EXERCISE REQUIREMENTS:
Only one stretch of the data below is needed. Output the lines from the one with "walau sedikit, agar" up to and including the one with "Kegiatan ini tidak hanya membawa", exactly as they stand.

*** EXTRACTED INFORMATION Section Begins ***

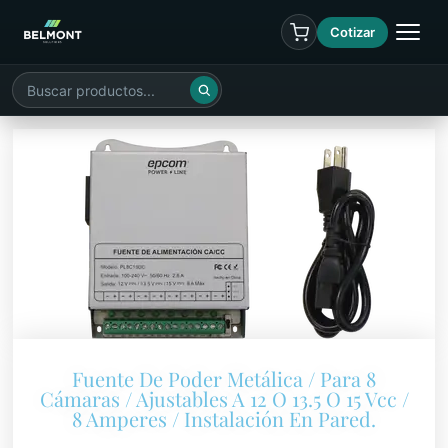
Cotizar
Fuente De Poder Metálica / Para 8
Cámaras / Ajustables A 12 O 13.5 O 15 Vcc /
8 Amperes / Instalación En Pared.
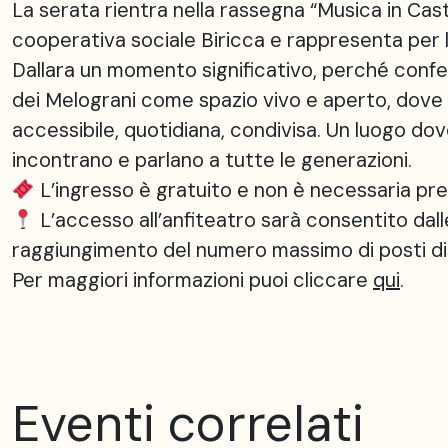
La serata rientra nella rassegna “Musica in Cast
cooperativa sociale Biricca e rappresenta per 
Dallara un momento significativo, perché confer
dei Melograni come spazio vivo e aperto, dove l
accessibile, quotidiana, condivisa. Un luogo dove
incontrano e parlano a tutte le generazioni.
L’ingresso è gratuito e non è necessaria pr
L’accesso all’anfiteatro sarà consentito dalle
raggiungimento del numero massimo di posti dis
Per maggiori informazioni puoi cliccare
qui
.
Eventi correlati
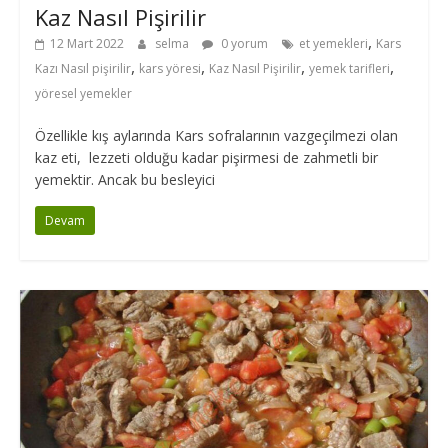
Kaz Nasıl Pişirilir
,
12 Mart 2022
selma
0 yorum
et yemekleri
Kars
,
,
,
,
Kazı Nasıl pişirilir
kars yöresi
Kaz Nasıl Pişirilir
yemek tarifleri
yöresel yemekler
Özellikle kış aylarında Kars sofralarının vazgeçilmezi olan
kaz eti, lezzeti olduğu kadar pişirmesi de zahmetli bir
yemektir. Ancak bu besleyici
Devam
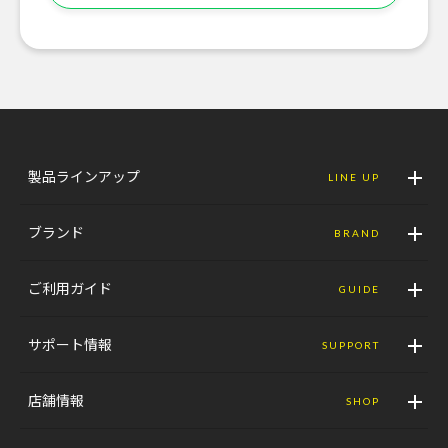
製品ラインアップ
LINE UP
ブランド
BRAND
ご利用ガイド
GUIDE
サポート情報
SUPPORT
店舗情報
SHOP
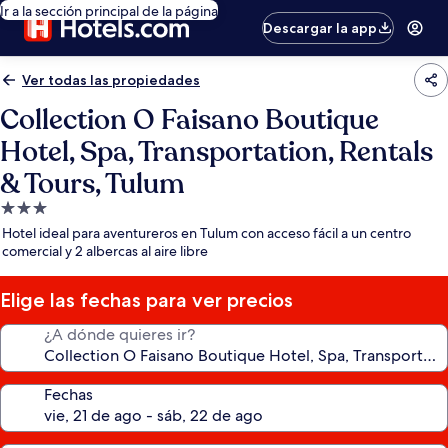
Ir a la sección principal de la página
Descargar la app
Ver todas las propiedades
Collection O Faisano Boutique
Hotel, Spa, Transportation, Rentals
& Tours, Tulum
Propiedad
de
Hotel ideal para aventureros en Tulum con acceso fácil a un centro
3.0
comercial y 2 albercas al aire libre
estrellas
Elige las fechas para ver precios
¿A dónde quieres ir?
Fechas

*** EXTRACTED INFORMATION Section Ends ***
*** EXTRACTED INFORMATION Section Begins ***

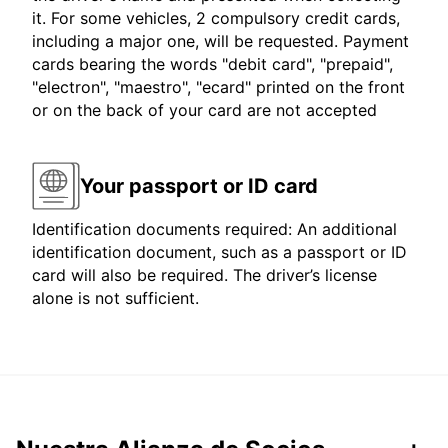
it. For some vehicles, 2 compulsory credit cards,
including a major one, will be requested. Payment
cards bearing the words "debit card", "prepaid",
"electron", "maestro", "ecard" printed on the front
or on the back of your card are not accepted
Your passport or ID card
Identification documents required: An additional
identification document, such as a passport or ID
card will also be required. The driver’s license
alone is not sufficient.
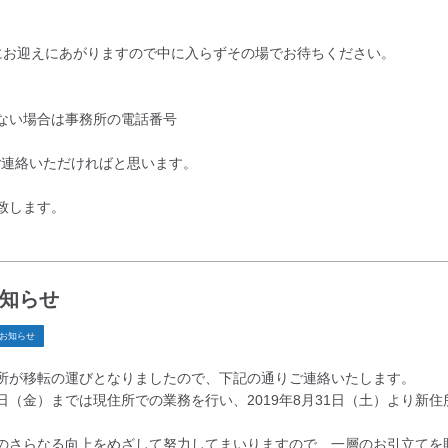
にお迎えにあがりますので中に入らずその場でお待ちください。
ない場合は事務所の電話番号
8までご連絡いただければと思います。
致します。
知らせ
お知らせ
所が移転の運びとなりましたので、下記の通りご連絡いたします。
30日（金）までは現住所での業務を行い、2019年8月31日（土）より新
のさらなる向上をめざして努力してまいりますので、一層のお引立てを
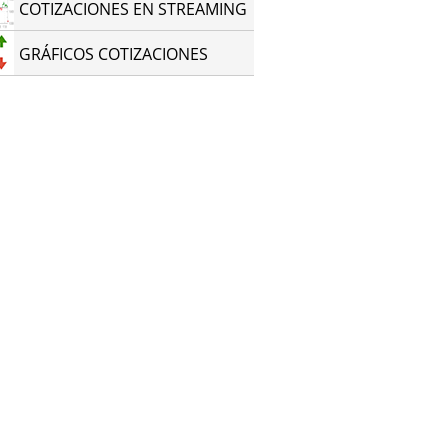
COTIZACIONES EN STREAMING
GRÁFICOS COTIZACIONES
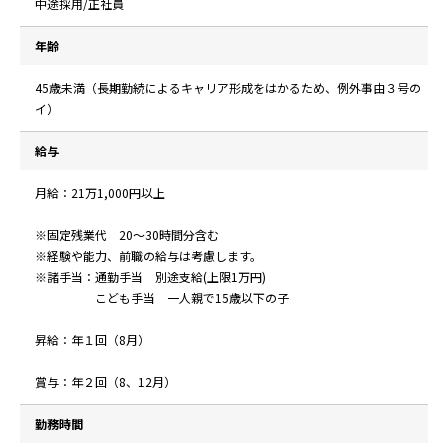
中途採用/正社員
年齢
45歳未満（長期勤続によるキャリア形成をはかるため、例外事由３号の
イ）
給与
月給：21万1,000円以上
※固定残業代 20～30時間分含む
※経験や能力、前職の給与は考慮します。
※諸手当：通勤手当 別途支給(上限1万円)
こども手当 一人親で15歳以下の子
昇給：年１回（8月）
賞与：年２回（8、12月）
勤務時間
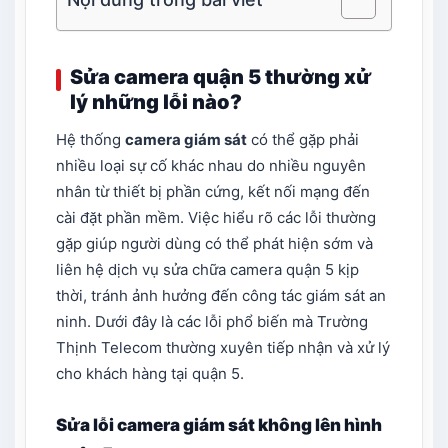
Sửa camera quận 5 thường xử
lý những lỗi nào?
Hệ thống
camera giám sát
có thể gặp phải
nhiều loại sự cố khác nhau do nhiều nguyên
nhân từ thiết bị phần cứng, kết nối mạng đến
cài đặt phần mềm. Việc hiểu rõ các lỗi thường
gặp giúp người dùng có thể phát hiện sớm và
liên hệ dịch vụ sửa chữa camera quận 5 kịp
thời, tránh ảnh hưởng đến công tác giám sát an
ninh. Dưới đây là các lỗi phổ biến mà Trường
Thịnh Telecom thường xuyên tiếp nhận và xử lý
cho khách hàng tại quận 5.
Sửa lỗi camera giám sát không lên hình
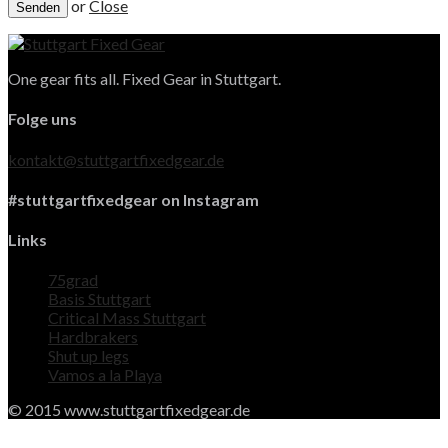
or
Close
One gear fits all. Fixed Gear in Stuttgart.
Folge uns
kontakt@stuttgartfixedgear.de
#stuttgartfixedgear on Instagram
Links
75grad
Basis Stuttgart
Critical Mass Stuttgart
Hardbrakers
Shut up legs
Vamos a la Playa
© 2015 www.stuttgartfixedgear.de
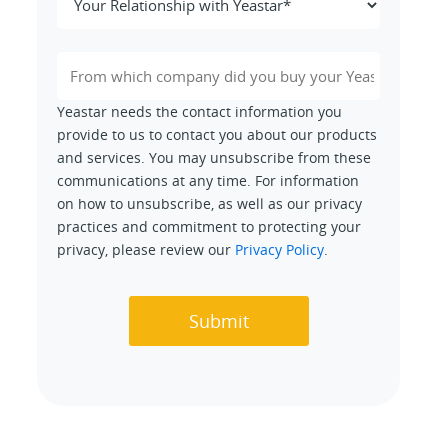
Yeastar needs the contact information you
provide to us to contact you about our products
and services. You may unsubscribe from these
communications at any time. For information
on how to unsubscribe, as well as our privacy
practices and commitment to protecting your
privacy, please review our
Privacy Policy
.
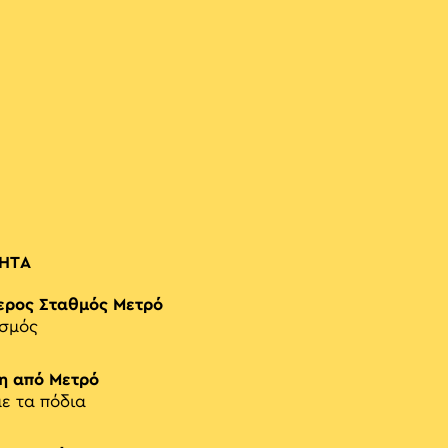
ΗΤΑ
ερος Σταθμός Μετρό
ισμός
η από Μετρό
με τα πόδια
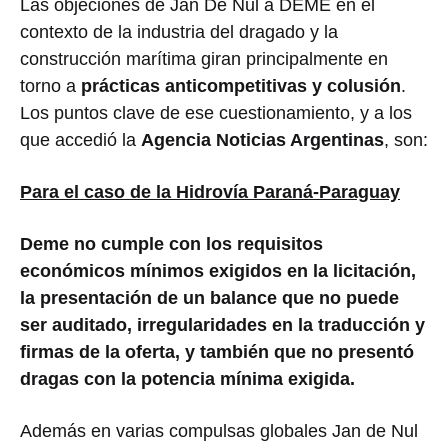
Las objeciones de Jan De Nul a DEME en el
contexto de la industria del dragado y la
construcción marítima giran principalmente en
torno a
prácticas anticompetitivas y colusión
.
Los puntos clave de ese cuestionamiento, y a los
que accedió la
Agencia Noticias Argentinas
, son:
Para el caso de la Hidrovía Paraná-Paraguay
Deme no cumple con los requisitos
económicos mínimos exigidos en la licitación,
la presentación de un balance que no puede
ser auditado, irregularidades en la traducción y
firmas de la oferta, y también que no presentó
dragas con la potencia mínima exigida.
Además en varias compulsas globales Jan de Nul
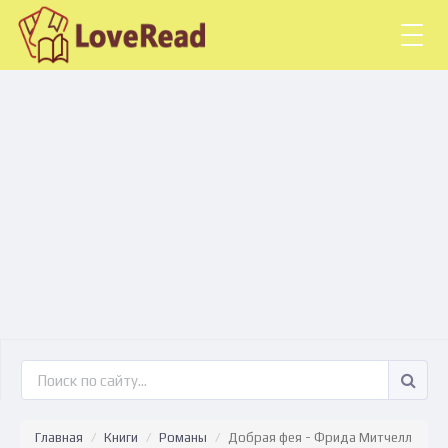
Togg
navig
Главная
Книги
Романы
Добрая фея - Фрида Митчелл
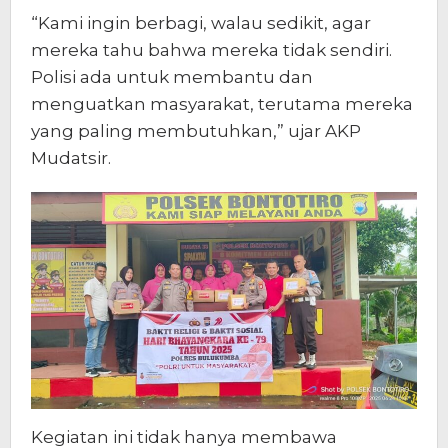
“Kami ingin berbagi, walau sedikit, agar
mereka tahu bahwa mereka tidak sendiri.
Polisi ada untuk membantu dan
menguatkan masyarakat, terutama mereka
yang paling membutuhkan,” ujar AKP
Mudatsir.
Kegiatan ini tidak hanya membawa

*** EXTRACTED INFORMATION Section Ends ***
*** EXTRACTED INFORMATION Section Begins ***

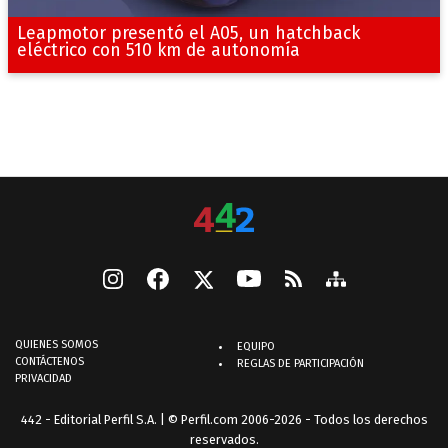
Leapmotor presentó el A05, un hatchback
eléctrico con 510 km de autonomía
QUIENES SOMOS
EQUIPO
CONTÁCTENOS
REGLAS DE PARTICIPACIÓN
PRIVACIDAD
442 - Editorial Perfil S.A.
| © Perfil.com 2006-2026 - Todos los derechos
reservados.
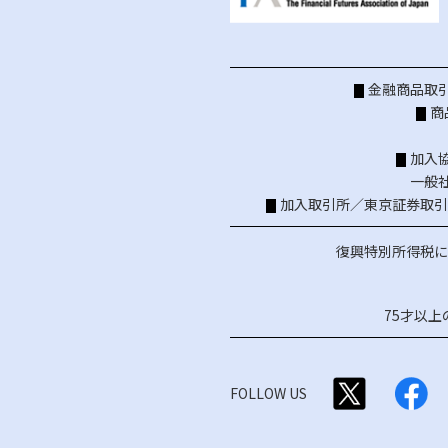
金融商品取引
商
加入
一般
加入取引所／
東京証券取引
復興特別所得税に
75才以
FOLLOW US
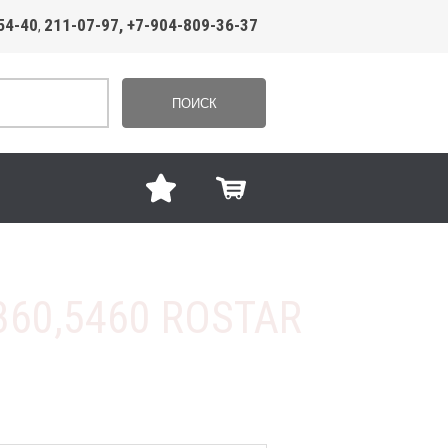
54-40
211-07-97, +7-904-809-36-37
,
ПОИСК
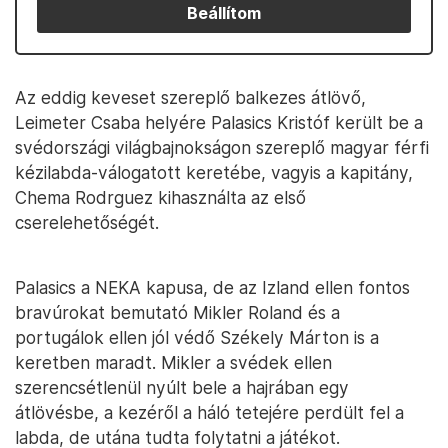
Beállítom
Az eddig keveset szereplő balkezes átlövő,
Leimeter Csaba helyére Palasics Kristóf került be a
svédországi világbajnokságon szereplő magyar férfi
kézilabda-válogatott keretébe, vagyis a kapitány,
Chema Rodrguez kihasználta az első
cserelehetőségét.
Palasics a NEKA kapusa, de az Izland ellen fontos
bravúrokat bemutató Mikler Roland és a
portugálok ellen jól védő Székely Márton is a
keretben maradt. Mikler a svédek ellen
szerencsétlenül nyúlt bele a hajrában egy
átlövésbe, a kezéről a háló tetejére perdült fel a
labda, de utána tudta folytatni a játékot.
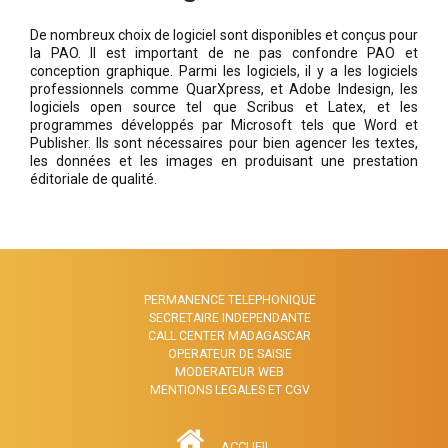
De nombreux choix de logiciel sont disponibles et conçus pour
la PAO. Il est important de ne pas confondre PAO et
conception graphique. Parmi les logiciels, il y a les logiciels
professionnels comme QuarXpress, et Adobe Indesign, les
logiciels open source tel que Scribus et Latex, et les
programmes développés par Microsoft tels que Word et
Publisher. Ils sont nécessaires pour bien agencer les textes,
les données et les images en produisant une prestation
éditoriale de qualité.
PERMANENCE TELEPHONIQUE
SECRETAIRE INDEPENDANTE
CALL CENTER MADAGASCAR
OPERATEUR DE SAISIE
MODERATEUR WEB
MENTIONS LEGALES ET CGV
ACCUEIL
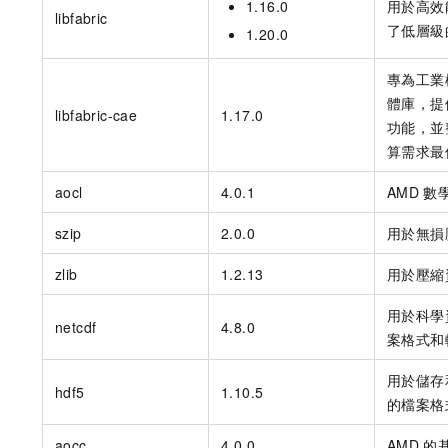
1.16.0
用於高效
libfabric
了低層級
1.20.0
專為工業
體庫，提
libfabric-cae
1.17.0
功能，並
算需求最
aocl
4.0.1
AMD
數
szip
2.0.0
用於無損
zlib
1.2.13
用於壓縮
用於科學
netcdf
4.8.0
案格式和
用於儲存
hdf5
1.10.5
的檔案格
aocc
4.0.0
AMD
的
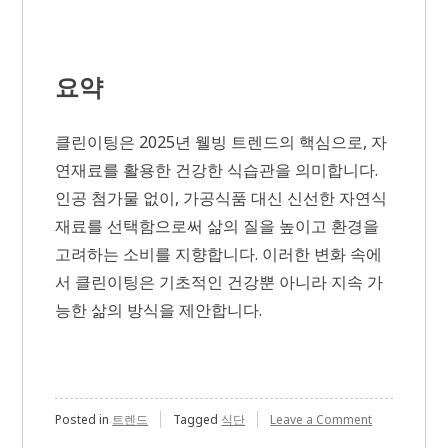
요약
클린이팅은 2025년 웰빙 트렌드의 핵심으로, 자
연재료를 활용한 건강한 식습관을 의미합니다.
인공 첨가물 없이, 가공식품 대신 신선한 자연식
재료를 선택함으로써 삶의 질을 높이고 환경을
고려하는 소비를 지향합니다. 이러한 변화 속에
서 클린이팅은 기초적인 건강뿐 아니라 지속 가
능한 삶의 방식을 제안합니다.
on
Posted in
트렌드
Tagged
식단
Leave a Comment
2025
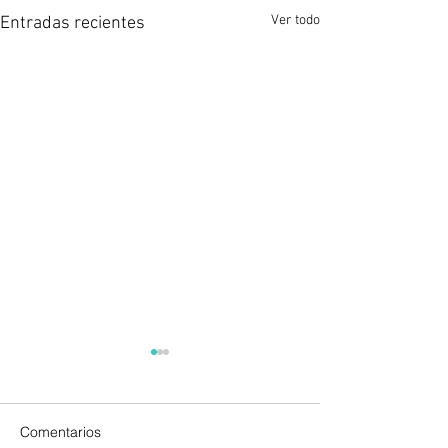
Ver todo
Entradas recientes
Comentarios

*** EXTRACTED INFORMATION Section Ends ***

SOLUTION TO THIS PROBLEM:
“Kami ingin berbagi, walau sedikit, agar
mereka tahu bahwa mereka tidak sendiri.
Polisi ada untuk membantu dan
menguatkan masyarakat, terutama mereka
yang paling membutuhkan,” ujar AKP
Mudatsir.
Kegiatan ini tidak hanya membawa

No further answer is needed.